The task
Below are records to write out exactly; drop the pictures when you do.

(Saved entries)

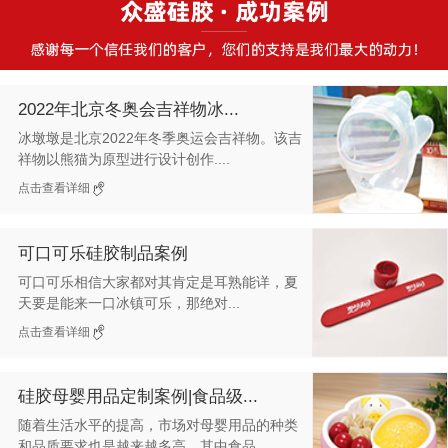
2022年北京冬奥会吉祥物冰...
冰墩墩是北京2022年冬季奥运会吉祥物。该吉
祥物以熊猫为原型进行设计创作....
点击查看详细
可口可乐硅胶制品案例
可口可乐相信大家都对其肯定是耳熟能详，夏
天要是能来一口冰镇可乐，那绝对...
点击查看详细
硅胶母婴用品定制案例|食品级...
随着生活水平的提高，市场对母婴用品的种类
和品质要求也是越来越多高，其中食品...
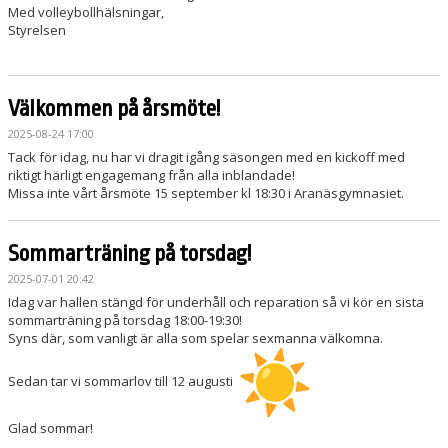
Med volleybollhälsningar,
Styrelsen
Välkommen på årsmöte!
2025-08-24 17:00
Tack för idag, nu har vi dragit igång säsongen med en kickoff med
riktigt härligt engagemang från alla inblandade!
Missa inte vårt årsmöte 15 september kl 18:30 i Aranäsgymnasiet.
Sommarträning på torsdag!
2025-07-01 20:42
Idag var hallen stängd för underhåll och reparation så vi kör en sista
sommarträning på torsdag 18:00-19:30!
Syns där, som vanligt är alla som spelar sexmanna välkomna.
Sedan tar vi sommarlov till 12 augusti
Glad sommar!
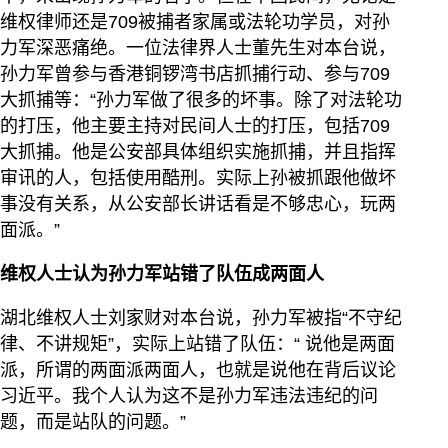
维权律师还是709被捕者家属或法轮功学员，对孙
力军深恶痛绝。一位法律界人士董先生对本台说，
孙力军曾参与香港铜锣湾书店抓捕行动、参与709
大抓捕等：“孙力军做了很多的坏事。除了对法轮功
的打压，他主要主持对民间人士的打压，包括709
大抓捕。他是公安部具体组织实施抓捕，并且指挥
审讯的人，包括使用酷刑。实际上孙被抓跟他做坏
事没有关系，从公安部长讲话看是不够忠心，玩两
面派。”
维权人士认为孙力军站错了队伍成两面人
湖北维权人士刘家财对本台说，孙力军被指“不守纪
律、不讲规矩”，实际上站错了队伍：“ 说他是两面
派，所谓的两面派两面人，也就是说他在背后议论
习近平。我个人认为这不是孙力军违法违纪的问
题，而是站队的问题。”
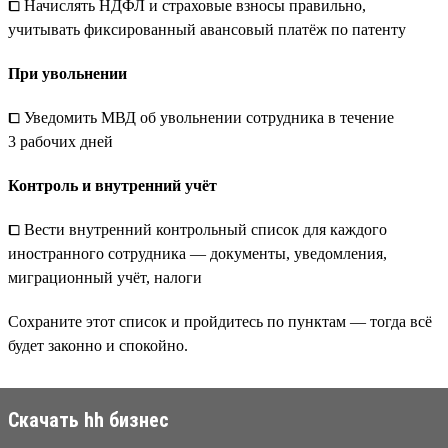
⧠ Начислять НДФЛ и страховые взносы правильно,
учитывать фиксированный авансовый платёж по патенту
При увольнении
⧠ Уведомить МВД об увольнении сотрудника в течение
3 рабочих дней
Контроль и внутренний учёт
⧠ Вести внутренний контрольный список для каждого
иностранного сотрудника — документы, уведомления,
миграционный учёт, налоги
Сохраните этот список и пройдитесь по пунктам — тогда всё
будет законно и спокойно.
Скачать hh бизнес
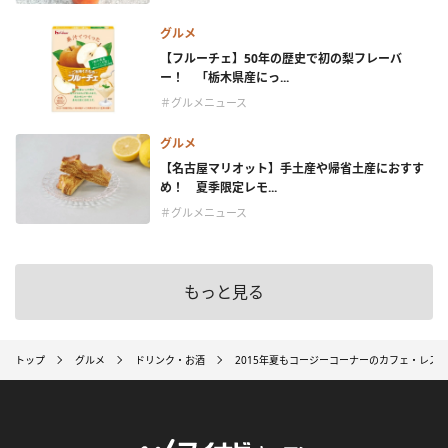
グルメ
【フルーチェ】50年の歴史で初の梨フレーバ
ー！ 「栃木県産にっ...
＃グルメニュース
グルメ
【名古屋マリオット】手土産や帰省土産におすす
め！ 夏季限定レモ...
＃グルメニュース
もっと見る
トップ
グルメ
ドリンク・お酒
2015年夏もコージーコーナーのカフェ・レス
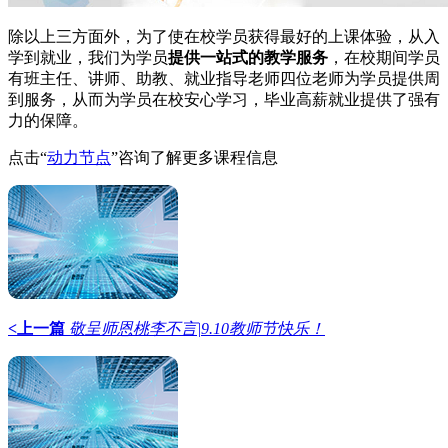
除以上三方面外，为了使在校学员获得最好的上课体验，从入
学到就业，我们为学员
提供一站式的教学服务
，在校期间学员
有班主任、讲师、助教、就业指导老师四位老师为学员提供周
到服务，从而为学员在校安心学习，毕业高薪就业提供了强有
力的保障。
点击“
动力节点
”咨询了解更多课程信息
<上一篇
敬呈师恩桃李不言|9.10教师节快乐！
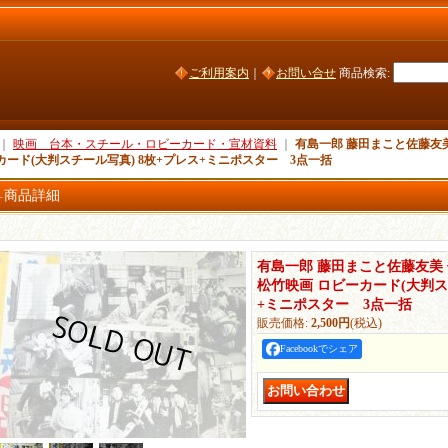
ご利用案内
｜
お問い合せ
商品検索
:
｜
映画 台本・スチール・ロビーカード・宣材資料
｜
有島一郎 藤田まこと佐藤友
カード(大判スチール写真) 8枚+プレス+ミニポスター 3点一括
商品詳細
有島一郎 藤田まこと佐藤友美
松竹映画 ロビーカード(大判ス
+ミニポスター 3点一括
販売価格
:
2,500円
(税込)
Facebookでシェア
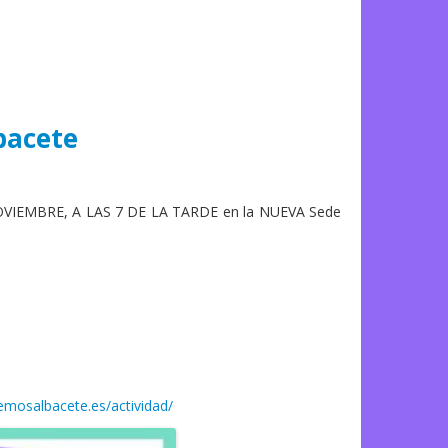
bacete
 NOVIEMBRE, A LAS 7 DE LA TARDE en la NUEVA Sede
mosalbacete.es/actividad/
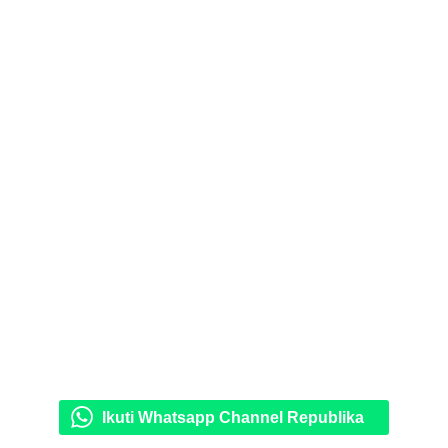
Ikuti Whatsapp Channel Republika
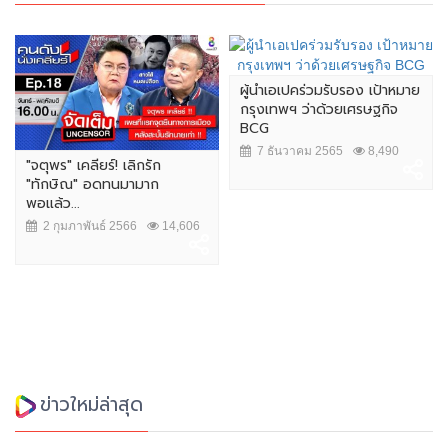
ผู้นำเอเปคร่วมรับรอง เป้าหมาย
กรุงเทพฯ ว่าด้วยเศรษฐกิจ
BCG
7 ธันวาคม 2565
8,490
"จตุพร" เคลียร์! เลิกรัก
"ทักษิณ" อดทนมามาก
พอแล้ว...
2 กุมภาพันธ์ 2566
14,606
ข่าวใหม่ล่าสุด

Reply
2022年北京冬奥会吉祥物冰...
冰墩墩是北京2022年冬季奥运会吉祥物。该吉
祥物以熊猫为原型进行设计创作....
点击查看详细
可口可乐硅胶制品案例
可口可乐相信大家都对其肯定是耳熟能详，夏
天要是能来一口冰镇可乐，那绝对...
点击查看详细
硅胶母婴用品定制案例|食品级...
随着生活水平的提高，市场对母婴用品的种类
和品质要求也是越来越多高，其中食品...
Med volleybollhälsningar,
Styrelsen
Välkommen på årsmöte!
2025-08-24 17:00
Tack för idag, nu har vi dragit igång säsongen med en kickoff med
riktigt härligt engagemang från alla inblandade!
Missa inte vårt årsmöte 15 september kl 18:30 i Aranäsgymnasiet.
Sommarträning på torsdag!
2025-07-01 20:42
Idag var hallen stängd för underhåll och reparation så vi kör en sista
sommarträning på torsdag 18:00-19:30!
Syns där, som vanligt är alla som spelar sexmanna välkomna.
Sedan tar vi sommarlov till 12 augusti
Glad sommar!
维权律师还是709被捕者家属或法轮功学员，对孙
力军深恶痛绝。一位法律界人士董先生对本台说，
孙力军曾参与香港铜锣湾书店抓捕行动、参与709
大抓捕等：“孙力军做了很多的坏事。除了对法轮功
的打压，他主要主持对民间人士的打压，包括709
大抓捕。他是公安部具体组织实施抓捕，并且指挥
审讯的人，包括使用酷刑。实际上孙被抓跟他做坏
事没有关系，从公安部长讲话看是不够忠心，玩两
面派。”
维权人士认为孙力军站错了队伍成两面人
湖北维权人士刘家财对本台说，孙力军被指“不守纪
律、不讲规矩”，实际上站错了队伍：“ 说他是两面
派，所谓的两面派两面人，也就是说他在背后议论
习近平。我个人认为这不是孙力军违法违纪的问
题，而是站队的问题。”
⧠ Начислять НДФЛ и страховые взносы правильно,
учитывать фиксированный авансовый платёж по патенту
При увольнении
⧠ Уведомить МВД об увольнении сотрудника в течение
3 рабочих дней
Контроль и внутренний учёт
⧠ Вести внутренний контрольный список для каждого
иностранного сотрудника — документы, уведомления,
миграционный учёт, налоги
Сохраните этот список и пройдитесь по пунктам — тогда всё
будет законно и спокойно.
Скачать hh бизнес
グルメ
【フルーチェ】50年の歴史で初の梨フレーバ
ー！ 「栃木県産にっ...
＃グルメニュース
グルメ
【名古屋マリオット】手土産や帰省土産におすす
め！ 夏季限定レモ...
＃グルメニュース
もっと見る
トップ
グルメ
ドリンク・お酒
2015年夏もコージーコーナーのカフェ・レス
除以上三方面外，为了使在校学员获得最好的上课体验，从入
学到就业，我们为学员
提供一站式的教学服务
，在校期间学员
有班主任、讲师、助教、就业指导老师四位老师为学员提供周
到服务，从而为学员在校安心学习，毕业高薪就业提供了强有
力的保障。
点击“
动力节点
”咨询了解更多课程信息
<上一篇
敬呈师恩桃李不言|9.10教师节快乐！
ご利用案内
｜
お問い合せ
商品検索
:
｜
映画 台本・スチール・ロビーカード・宣材資料
｜
有島一郎 藤田まこと佐藤友
カード(大判スチール写真) 8枚+プレス+ミニポスター 3点一括
商品詳細
有島一郎 藤田まこと佐藤友美
松竹映画 ロビーカード(大判ス
+ミニポスター 3点一括
販売価格
:
2,500円
(税込)
Facebookでシェア
bacete
 NOVIEMBRE, A LAS 7 DE LA TARDE en la NUEVA Sede
mosalbacete.es/actividad/
Ikuti Whatsapp Channel Republika
ผู้นำเอเปคร่วมรับรอง เป้าหมาย
กรุงเทพฯ ว่าด้วยเศรษฐกิจ
BCG
7 ธันวาคม 2565
8,490
"จตุพร" เคลียร์! เลิกรัก
"ทักษิณ" อดทนมามาก
พอแล้ว...
2 กุมภาพันธ์ 2566
14,606
ข่าวใหม่ล่าสุด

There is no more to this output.